As the legislative session winds down for a mid-June finish when rent control and stabilization are up for renewal, the Republican-dominated state Senate continues its illustrious tradition of subverting tenant protection.

Yes, existing tenant protection laws would stay in place, but so would the overlay of legislative tweaks added over time, transforming laws giving tenants housing security and stability into profits for landlords.

For instance, tenants currently must compensate landlords for major capital improvements, or M.C.I.’s — say, new windows or a lobby renovation — by paying an add-on to their rent. The problem: The add-on in effect is a permanent rent increase, since it doesn’t terminate when the actual cost of the improvement is paid for.

The rent-stabilization process itself has been problematic from its start, since tenants must pay annual rent increases set by the Rent Guidelines Board, a system tenant advocates say is biased against tenants; for one thing, because workers’ raises are lower than their rent increases.

But however imperfect the stabilization system is, tenants are protected. That is, until rents hit $2,000 a month, which opens up apartments for so-called vacancy decontrol. Helping landlords push rents up toward the decontrol mark, they can raise rents 20 percent on a vacant unit for an incoming tenant.

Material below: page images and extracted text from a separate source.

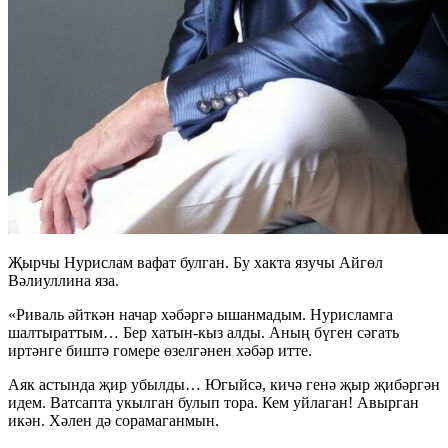
Җырчы Нурислам вафат булган. Бу хакта язучы Айгөл
Вәлиуллина яза.
«Риваль әйткән начар хәбәргә ышанмадым. Нурисламга
шалтыраттым… Бер хатын-кыз алды. Аның бүген сәгать
иртәнге биштә гомере өзелгәнен хәбәр итте.
Аяк астында җир убылды… Югыйсә, кичә генә җыр җибәргән
идем. Ватсапта укылган булып тора. Кем уйлаган! Авырган
икән. Хәлен дә сорамаганмын.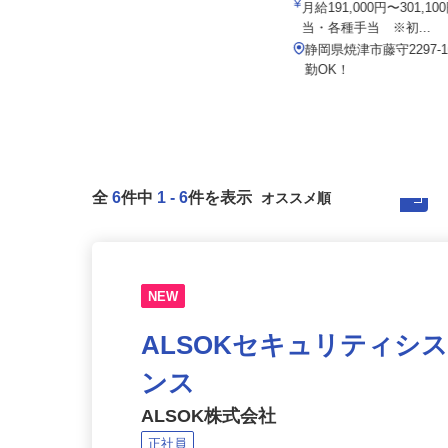
株式会社二階堂製作所
工場（旧：マルハニチ...
月給206,000円～281,000円（あくま
月給191,000円〜301,
でも新卒・未経験者...
当・各種手当 ※初...
神奈川県足柄上郡山北町山北（JR御
静岡県焼津市藤守2297
殿場線「山北駅」から徒歩10分...
勤OK！
全
6
件中
1
-
6
件を表示
NEW
ALSOKセキュリティシ
ンス
ALSOK株式会社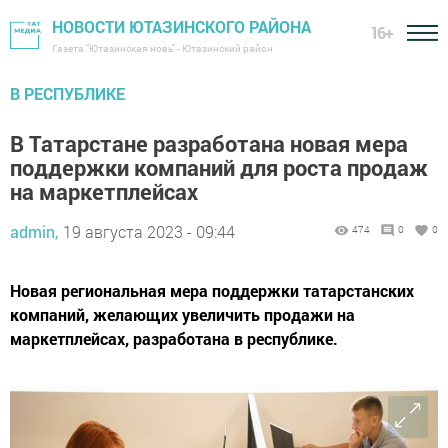
НОВОСТИ ЮТАЗИНСКОГО РАЙОНА
16+
Газета "Ютазинская новь" - Ютазинский район
В РЕСПУБЛИКЕ
В Татарстане разработана новая мера
поддержки компаний для роста продаж
на маркетплейсах
admin,
19 августа 2023 - 09:44
474
0
0
Новая региональная мера поддержки татарстанских
компаний, желающих увеличить продажи на
маркетплейсах, разработана в республике.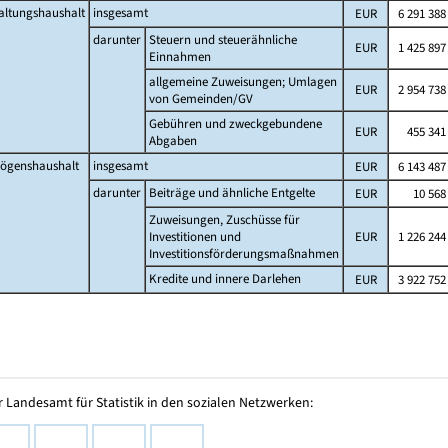
altungshaushalt
insgesamt
EUR
6 291 388
darunter
Steuern und steuerähnliche
EUR
1 425 897
Einnahmen
allgemeine Zuweisungen; Umlagen
EUR
2 954 738
von Gemeinden/GV
Gebühren und zweckgebundene
EUR
455 341
Abgaben
ögenshaushalt
insgesamt
EUR
6 143 487
darunter
Beiträge und ähnliche Entgelte
EUR
10 568
Zuweisungen, Zuschüsse für
Investitionen und
EUR
1 226 244
Investitionsförderungsmaßnahmen
Kredite und innere Darlehen
EUR
3 922 752
 Landesamt für Statistik in den sozialen Netzwerken: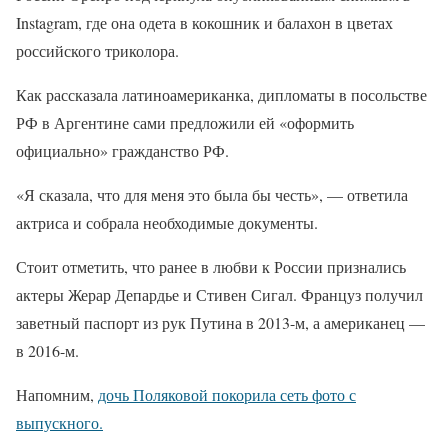
Instagram, где она одета в кокошник и балахон в цветах
российского триколора.
Как рассказала латиноамериканка, дипломаты в посольстве
РФ в Аргентине сами предложили ей «оформить
официально» гражданство РФ.
«Я сказала, что для меня это была бы честь», — ответила
актриса и собрала необходимые документы.
Стоит отметить, что ранее в любви к России признались
актеры Жерар Депардье и Стивен Сигал. Француз получил
заветный паспорт из рук Путина в 2013-м, а американец —
в 2016-м.
Напомним,
дочь Поляковой покорила сеть фото с
выпускного.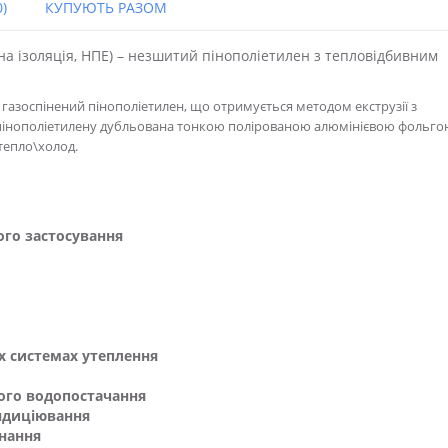
)
КУПУЮТЬ РАЗОМ
а ізоляція, НПЕ) – незшитий пінополіетилен з тепловідбивним
азоспінений пінополіетилен, що отримується методом екструзії з
пінополіетилену дубльована тонкою полірованою алюмінієвою фольго
тепло\холод.
ого застосування
х системах утеплення
ного водопостачання
ондиціювання
нання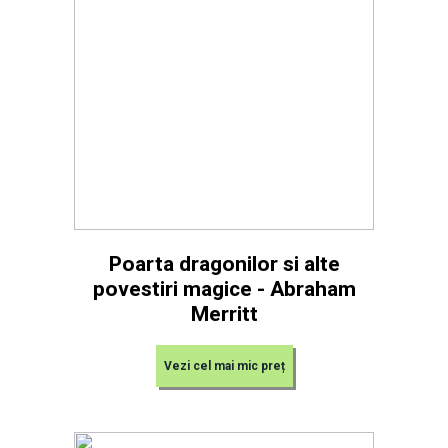
Poarta dragonilor si alte
povestiri magice - Abraham
Merritt
Vezi cel mai mic preț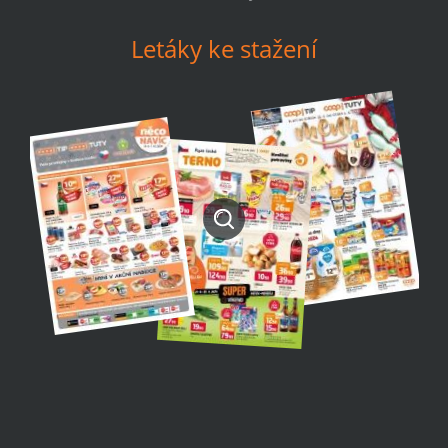
Letáky ke stažení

“The G.O.P. wants a straight extension of existing laws,” summed up Anderson Fils-Aime of the Real Rent Reform Campaign, the lead speaker at a June 6 meeting on rent regulation at the Hudson Guild Fulton Center on Ninth Ave. in Chelsea.

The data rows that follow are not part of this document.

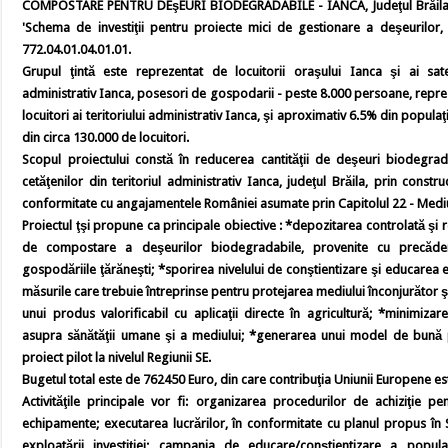
COMPOSTARE PENTRU DEşEURI BIODEGRADABILE - IANCA, Judeţul Brăila', 
'Schema de investiţii pentru proiecte mici de gestionare a deşeurilor,
772.04.01.04.01.01.
Grupul ţintă este reprezentat de locuitorii oraşului Ianca şi ai sat
administrativ Ianca, posesori de gospodarii - peste 8.000 persoane, repr
locuitori ai teritoriului administrativ Ianca, şi aproximativ 6.5% din populaţ
din circa 130.000 de locuitori.
Scopul proiectului constă în reducerea cantităţii de deşeuri biodegrad
cetăţenilor din teritoriul administrativ Ianca, judeţul Brăila, prin constr
conformitate cu angajamentele României asumate prin Capitolul 22 - Mediu 
Proiectul ţşi propune ca principale obiective : *depozitarea controlată şi 
de compostare a deşeurilor biodegradabile, provenite cu precădere
gospodăriile ţărăneşti; *sporirea nivelului de conştientizare şi educarea e
măsurile care trebuie întreprinse pentru protejarea mediului înconjurător şi
unui produs valorificabil cu aplicaţii directe în agricultură; *minimizar
asupra sănătăţii umane şi a mediului; *generarea unui model de bună 
proiect pilot la nivelul Regiunii SE.
Bugetul total este de 762450 Euro, din care contribuţia Uniunii Europene e
Activităţile principale vor fi: organizarea procedurilor de achiziţie pe
echipamente; executarea lucrărilor, în conformitate cu planul propus în S
exploatării investiţiei; campania de educare/conştientizare a popul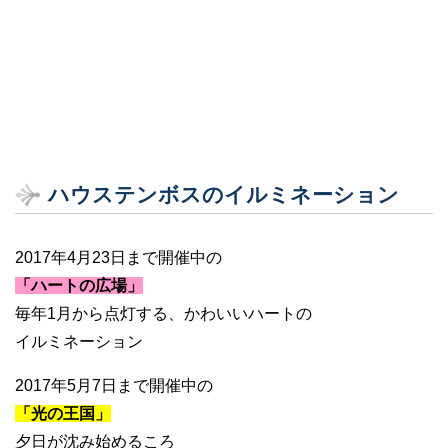
ハウステンボスのイルミネーション
2017年4月23日まで開催中の
「ハートの広場」
毎年1月から点灯する、かわいいハートの
イルミネーション
2017年5月7日まで開催中の
「光の王国」
夕日が沈み始めるころ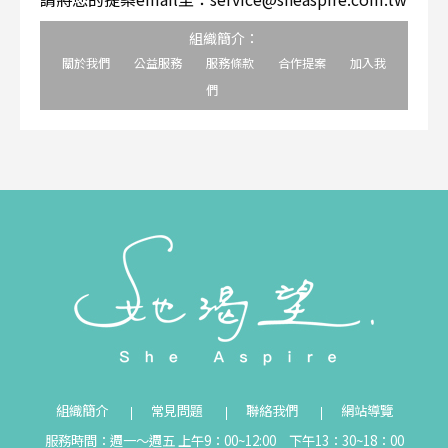
組織簡介：
關於我們
公益服務
服務條款
合作提案
加入我
們
組織簡介
常見問題
聯絡我們
網站導覽
服務時間：週一～週五 上午9：00~12:00 下午13：30~18：00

By contrast, he said of the rent laws, “We want them strengthened. Since 1997, when vacancy decontrol was instituted, 300,000 apartments were lost,” he explained. “But the devastation of communities is much worse.

“Rent regulations have allowed diversity; low-income people live with neighbors with six-figure incomes,” he noted. As a result, proximity breeds empathy and a sense of community. And as tenants lose their apartments and move, local businesses close, too, affecting the community economy.

“This is about the soul of our city,” said Fils-Aime, who attributed his family’s entry into the middle class to, as he put it, “our rent-controlled housing that couldn’t be taken away.”

Up in Albany, meanwhile, the Democratic-controlled Assembly has already passed an omnibus housing protection law. But the Urstadt Law, wiping out city home rule over housing lawmaking, has given control over city housing laws to the state Legislature, most critically to the conservative-dominated, tenant-disenfranchising Senate.

Doing away with the Urstadt Law is a priority for city housing advocates this month.

“Laws need to be decided by people who live in the community, not Dean Skelos, said Fils-Aime, referring to the Republican Senate majority leader.

“The G.O.P. state Senate won’t have anything to do with us,” Fils-Aime said flatly. “The leverage point is the governor, who says he wants to strengthen rent laws.”

Linda Rivera, a third-generation Chelsea resident, reminded the sparse audience, “Where you sit now were slaughterhouses,” and that tenants living in the pre-Fulton Houses, long-ago slums had to use outdoor toilets.

Pointing to the picture of a clenched fist on a Chelsea Coalition banner, she gave a rousing reminder to her audience that the fist “was a symbol of labor rights, women’s rights, civil rights. Open your mouth,” she exhorted them.

The Rent Guidelines Board has two upcoming meetings at Cooper Union’s Great Hall, 7 E. Seventh St: a public hearing on Mon., June 20, from 10 a.m. to 6 p.m.; and the R.G.B.’s final vote on Mon., June 27, starting at 5:30 p.m. (rally at 4:30 p.m.)